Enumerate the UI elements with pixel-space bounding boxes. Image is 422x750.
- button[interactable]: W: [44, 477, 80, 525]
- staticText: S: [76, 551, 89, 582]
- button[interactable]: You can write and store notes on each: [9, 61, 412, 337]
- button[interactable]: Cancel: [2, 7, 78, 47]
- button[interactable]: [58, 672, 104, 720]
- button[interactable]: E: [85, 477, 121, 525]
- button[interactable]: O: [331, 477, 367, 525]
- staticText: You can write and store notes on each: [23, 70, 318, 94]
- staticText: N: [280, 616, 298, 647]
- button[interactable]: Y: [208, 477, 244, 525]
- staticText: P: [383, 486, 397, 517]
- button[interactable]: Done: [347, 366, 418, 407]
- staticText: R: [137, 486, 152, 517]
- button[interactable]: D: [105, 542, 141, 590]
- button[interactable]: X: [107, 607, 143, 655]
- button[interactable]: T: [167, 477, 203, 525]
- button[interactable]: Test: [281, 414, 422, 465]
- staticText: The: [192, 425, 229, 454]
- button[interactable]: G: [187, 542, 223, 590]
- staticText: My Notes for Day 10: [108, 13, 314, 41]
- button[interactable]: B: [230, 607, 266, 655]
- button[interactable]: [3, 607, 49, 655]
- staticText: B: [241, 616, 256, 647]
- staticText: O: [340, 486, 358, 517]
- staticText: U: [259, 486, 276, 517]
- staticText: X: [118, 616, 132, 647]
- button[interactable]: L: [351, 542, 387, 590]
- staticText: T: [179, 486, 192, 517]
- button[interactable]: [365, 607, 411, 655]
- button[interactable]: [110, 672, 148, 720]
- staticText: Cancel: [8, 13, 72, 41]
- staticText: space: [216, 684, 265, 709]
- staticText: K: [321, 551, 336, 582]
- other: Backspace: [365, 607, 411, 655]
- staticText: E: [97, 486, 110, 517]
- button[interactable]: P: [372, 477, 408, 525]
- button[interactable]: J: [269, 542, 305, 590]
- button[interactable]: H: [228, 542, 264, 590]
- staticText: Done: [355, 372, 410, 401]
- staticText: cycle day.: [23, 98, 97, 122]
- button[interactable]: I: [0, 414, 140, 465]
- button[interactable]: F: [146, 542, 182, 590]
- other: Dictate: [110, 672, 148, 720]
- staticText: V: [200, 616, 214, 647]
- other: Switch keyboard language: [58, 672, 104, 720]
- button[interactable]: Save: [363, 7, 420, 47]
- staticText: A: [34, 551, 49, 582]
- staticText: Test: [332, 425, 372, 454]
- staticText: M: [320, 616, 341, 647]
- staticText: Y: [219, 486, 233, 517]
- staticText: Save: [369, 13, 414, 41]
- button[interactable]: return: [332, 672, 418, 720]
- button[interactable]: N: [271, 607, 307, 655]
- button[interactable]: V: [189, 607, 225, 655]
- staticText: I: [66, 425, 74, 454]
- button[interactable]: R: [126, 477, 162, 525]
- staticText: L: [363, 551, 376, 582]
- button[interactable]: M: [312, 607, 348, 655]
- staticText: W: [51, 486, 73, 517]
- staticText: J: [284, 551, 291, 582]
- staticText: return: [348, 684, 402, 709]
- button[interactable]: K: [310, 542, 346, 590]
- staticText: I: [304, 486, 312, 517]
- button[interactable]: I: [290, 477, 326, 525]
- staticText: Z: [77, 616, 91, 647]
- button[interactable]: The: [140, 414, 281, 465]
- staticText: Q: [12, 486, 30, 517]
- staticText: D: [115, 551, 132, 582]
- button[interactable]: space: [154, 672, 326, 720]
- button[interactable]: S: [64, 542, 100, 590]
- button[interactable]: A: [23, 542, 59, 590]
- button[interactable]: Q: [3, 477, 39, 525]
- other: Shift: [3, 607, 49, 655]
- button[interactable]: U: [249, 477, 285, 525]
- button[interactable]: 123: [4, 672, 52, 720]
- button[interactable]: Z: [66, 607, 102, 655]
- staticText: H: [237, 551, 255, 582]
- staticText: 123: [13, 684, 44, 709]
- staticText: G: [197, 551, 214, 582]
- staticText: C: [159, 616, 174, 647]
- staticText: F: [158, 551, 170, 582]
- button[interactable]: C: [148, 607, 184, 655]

[WHAT THIS TASK INVOLVES] Return all lines of the data in which the string "Done" appears.

[WRITTEN SOLUTION]
- button[interactable]: Done: [347, 366, 418, 407]
- staticText: Done: [355, 372, 410, 401]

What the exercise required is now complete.